They found success, according to a statement from Lawson, which noted a recent study published in Experimental Biology and Medicine found efficacy in using CORMs in preclinical models to “protect individual cells in the liver and lungs of sepsis-induced inflammation.”
“We were very lucky to be one of the first to demonstrate very potent anti-inflammatory effects of (CORMs) in experimental models of sepsis and even severe traumatic injuries, for example, compartment syndrome,” Cepinskas said.
“All these pathologies, compartment syndrome, sepsis, and even organ transplantation … have one common denominator or feature, which is systemic inflammation,” he added.
According to Lawson, Cepinskas is working with LHSC clinicians to study the use of CORMs in treating limb compartment syndrome and to improve organ transplantation, and is working with the pharmaceutical industry to move the promising therapy into clinical trials.
According to the World Health Organization, 48.9 million cases of sepsis and 11 million sepsis-related deaths were reported around the world in 2017. Almost half of all sepsis cases that year involved children.
Diarrhoeal diseases and lower respiratory infections were the largest contributors to sepsis cases and sepsis-related deaths in 2017, linked to 9.2 to 15 million annual cases and 1.8 to 2.8 million annual cases, respectively, the WHO said. Nearly half of all deaths were due to underlying injury or chronic disease.
In Canada, just over 16,300 people died of sepsis from the start of 2015 through the end of 2019, an average of about 2,728 per year, according to the most recent data from Statistics Canada.
A study published late last year found that sepsis or systemic inflammation was among the most common complications associated with COVID-19, alongside pneumonia, respiratory failure, and kidney failure.
“Statistics indicate that every 2.8 seconds a person dies from sepsis globally,” Cepinskas said.

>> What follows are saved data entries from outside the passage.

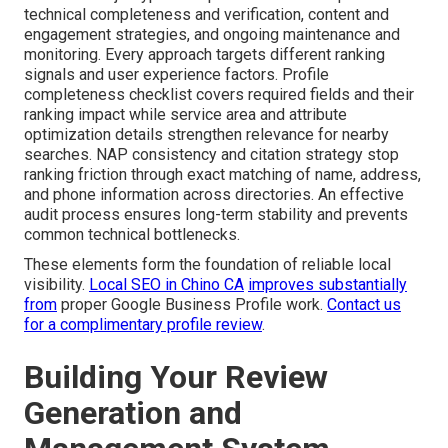
technical completeness and verification, content and
engagement strategies, and ongoing maintenance and
monitoring. Every approach targets different ranking
signals and user experience factors. Profile
completeness checklist covers required fields and their
ranking impact while service area and attribute
optimization details strengthen relevance for nearby
searches. NAP consistency and citation strategy stop
ranking friction through exact matching of name, address,
and phone information across directories. An effective
audit process ensures long-term stability and prevents
common technical bottlenecks.
These elements form the foundation of reliable local
visibility.
Local SEO in Chino CA
improves substantially
from
proper Google Business Profile work.
Contact us
for a complimentary profile review
.
Building Your Review
Generation and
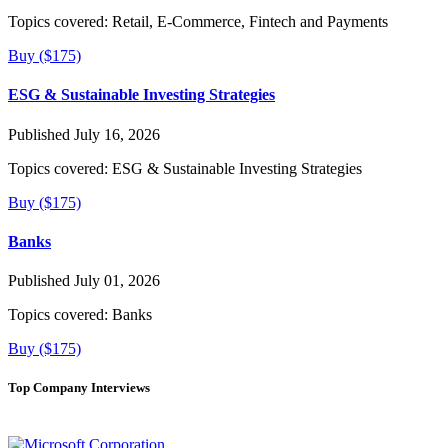
Topics covered:
Retail, E-Commerce, Fintech and Payments
Buy ($175)
ESG & Sustainable Investing Strategies
Published July 16, 2026
Topics covered:
ESG & Sustainable Investing Strategies
Buy ($175)
Banks
Published July 01, 2026
Topics covered:
Banks
Buy ($175)
Top Company Interviews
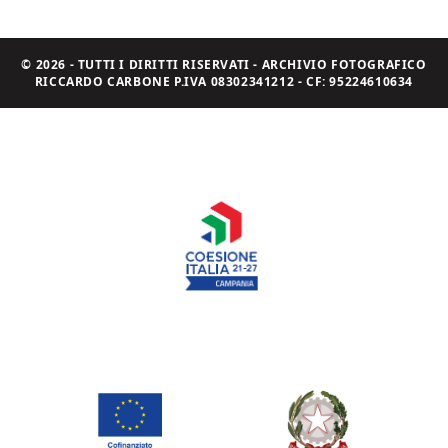
© 2026 - TUTTI I DIRITTI RISERVATI - ARCHIVIO FOTOGRAFICO
RICCARDO CARBONE P.IVA 08302341212 - CF: 95224610634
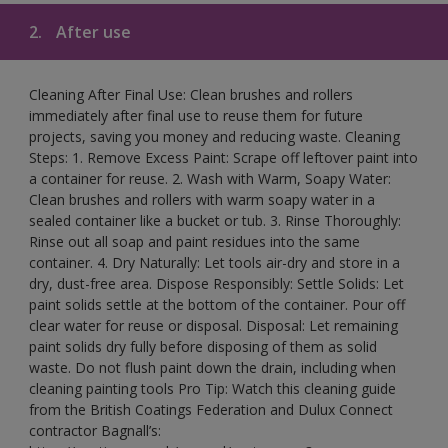
2.
After use
Cleaning After Final Use: Clean brushes and rollers
immediately after final use to reuse them for future
projects, saving you money and reducing waste. Cleaning
Steps: 1. Remove Excess Paint: Scrape off leftover paint into
a container for reuse. 2. Wash with Warm, Soapy Water:
Clean brushes and rollers with warm soapy water in a
sealed container like a bucket or tub. 3. Rinse Thoroughly:
Rinse out all soap and paint residues into the same
container. 4. Dry Naturally: Let tools air-dry and store in a
dry, dust-free area. Dispose Responsibly: Settle Solids: Let
paint solids settle at the bottom of the container. Pour off
clear water for reuse or disposal. Disposal: Let remaining
paint solids dry fully before disposing of them as solid
waste. Do not flush paint down the drain, including when
cleaning painting tools Pro Tip: Watch this cleaning guide
from the British Coatings Federation and Dulux Connect
contractor Bagnall’s:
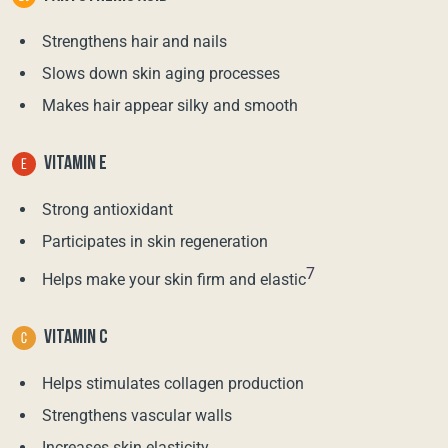
Strengthens hair and nails
Slows down skin aging processes
Makes hair appear silky and smooth
VITAMIN E
Strong antioxidant
Participates in skin regeneration
7
Helps make your skin firm and elastic
VITAMIN C
Helps stimulates collagen production
Strengthens vascular walls
Increases skin elasticity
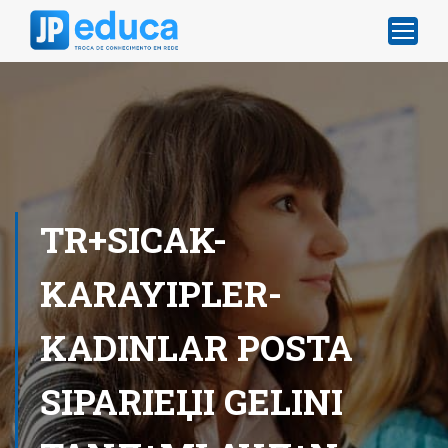
TR+SICAK-
KARAYIPLER-
KADINLAR POSTA
SIPARIЕЏI GELINI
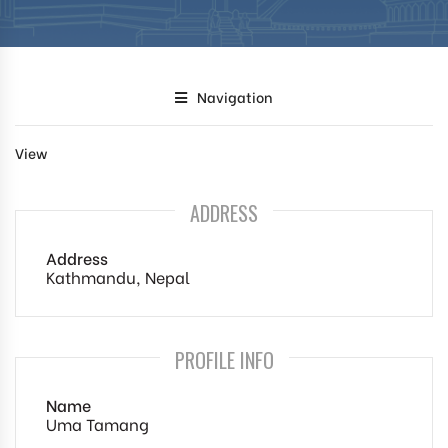
Navigation
View
ADDRESS
Address
Kathmandu, Nepal
PROFILE INFO
Name
Uma Tamang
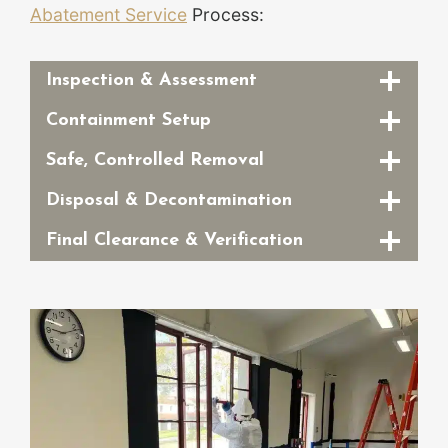
Abatement Service
Process:
Inspection & Assessment
Containment Setup
Safe, Controlled Removal
Disposal & Decontamination
Final Clearance & Verification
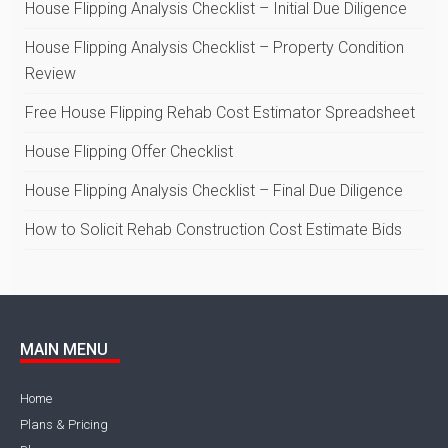
House Flipping Analysis Checklist – Initial Due Diligence
House Flipping Analysis Checklist – Property Condition
Review
Free House Flipping Rehab Cost Estimator Spreadsheet
House Flipping Offer Checklist
House Flipping Analysis Checklist – Final Due Diligence
How to Solicit Rehab Construction Cost Estimate Bids
MAIN MENU
Home
Plans & Pricing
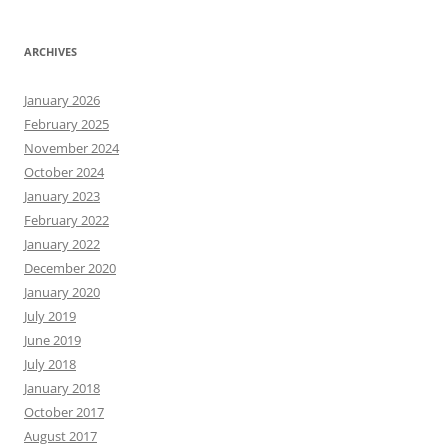
ARCHIVES
January 2026
February 2025
November 2024
October 2024
January 2023
February 2022
January 2022
December 2020
January 2020
July 2019
June 2019
July 2018
January 2018
October 2017
August 2017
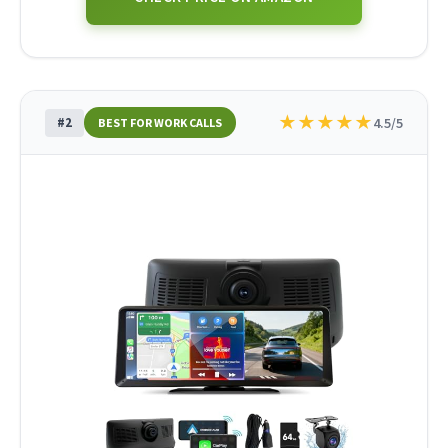
★
★
★
★
★
#2
4.5/5
BEST FOR WORK CALLS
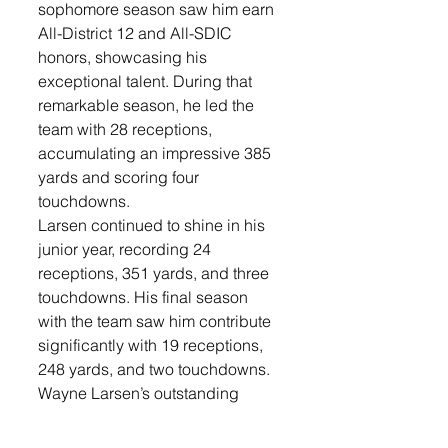
sophomore season saw him earn 
All-District 12 and All-SDIC 
honors, showcasing his 
exceptional talent. During that 
remarkable season, he led the 
team with 28 receptions, 
accumulating an impressive 385 
yards and scoring four 
touchdowns.
Larsen continued to shine in his 
junior year, recording 24 
receptions, 351 yards, and three 
touchdowns. His final season 
with the team saw him contribute 
significantly with 19 receptions, 
248 yards, and two touchdowns. 
Wayne Larsen’s outstanding 
performance played a pivotal 
role in guiding the program to 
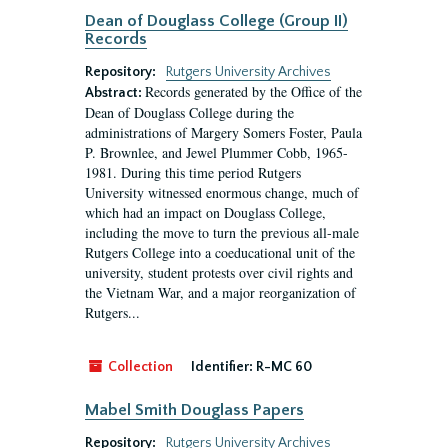
Dean of Douglass College (Group II)
Records
Repository:
Rutgers University Archives
Records generated by the Office of the
Abstract:
Dean of Douglass College during the
administrations of Margery Somers Foster, Paula
P. Brownlee, and Jewel Plummer Cobb, 1965-
1981. During this time period Rutgers
University witnessed enormous change, much of
which had an impact on Douglass College,
including the move to turn the previous all-male
Rutgers College into a coeducational unit of the
university, student protests over civil rights and
the Vietnam War, and a major reorganization of
Rutgers...
Collection
Identifier:
R-MC 60
Mabel Smith Douglass Papers
Repository:
Rutgers University Archives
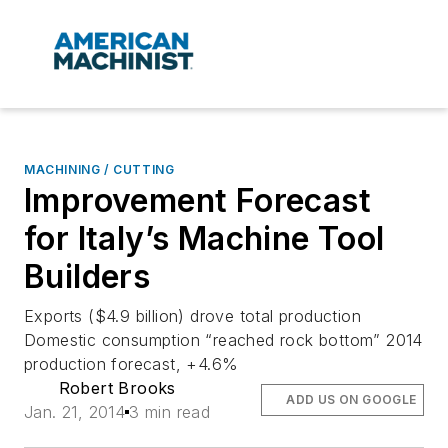
MACHINING / CUTTING
Improvement Forecast
for Italy’s Machine Tool
Builders
Exports ($4.9 billion) drove total production
Domestic consumption “reached rock bottom” 2014
production forecast, +4.6%
Robert Brooks
ADD US ON GOOGLE
Jan. 21, 2014
3 min read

“Sepsis is one of the most expensive disease condition(s) to treat, and it costs to (the) Canadian health system $1 billion each and every year, and the expense is going up, unfortunately.”
According to the Canadian Sepsis Foundation (CSF), those at risk of developing sepsis include those 75 or older; those with chronic disease; those engaged in drug use, especially by injection; those who consume tobacco and tobacco products; and those on immunosuppressive agents like chemotherapy.
According to CSF, the delaying of treatment for health conditions such as appendicitis, pneumonia, or even influenza may provoke an immune response leading to sepsis. COVID-19 and parasites such as malaria can also lead to sepsis.
Sepsis can also stem from infections caused by invasive procedures, like open-heart surgeries, where bacteria can be introduced directly into the bloodstream.
Symptoms may vary depending on the primary infection, but CSF says common symptoms of sepsis include an altered mental state, decreased urination, feeling extremely ill (severe pain or discomfort), fever and/or chills, and a rapid heart rate and/or rapid breathing.
The research into carbon monoxide-releasing molecules isn’t the only work being done at Lawson when it comes to the treatment of sepsis.
A potentially groundbreaking drug more than 20 years in the making, developed by a team at Lawson led by Dr. Qingping Feng, entered clinical trials earlier this year involving local COVID-19 patients with sepsis.
The trial is looking into the effectiveness of a sepsis treatment using a manufactured form of annexin A5, a human protein believed to help counter inflammation and coagulation.
Pre-clinical studies showed promising results in treating sepsis in animal models, and in late 2020, the team reported that annexin A5 could be effective in 40 per cent of sepsis cases, a significant jump from current treatments which work roughly six per cent of the time, according to Lawson.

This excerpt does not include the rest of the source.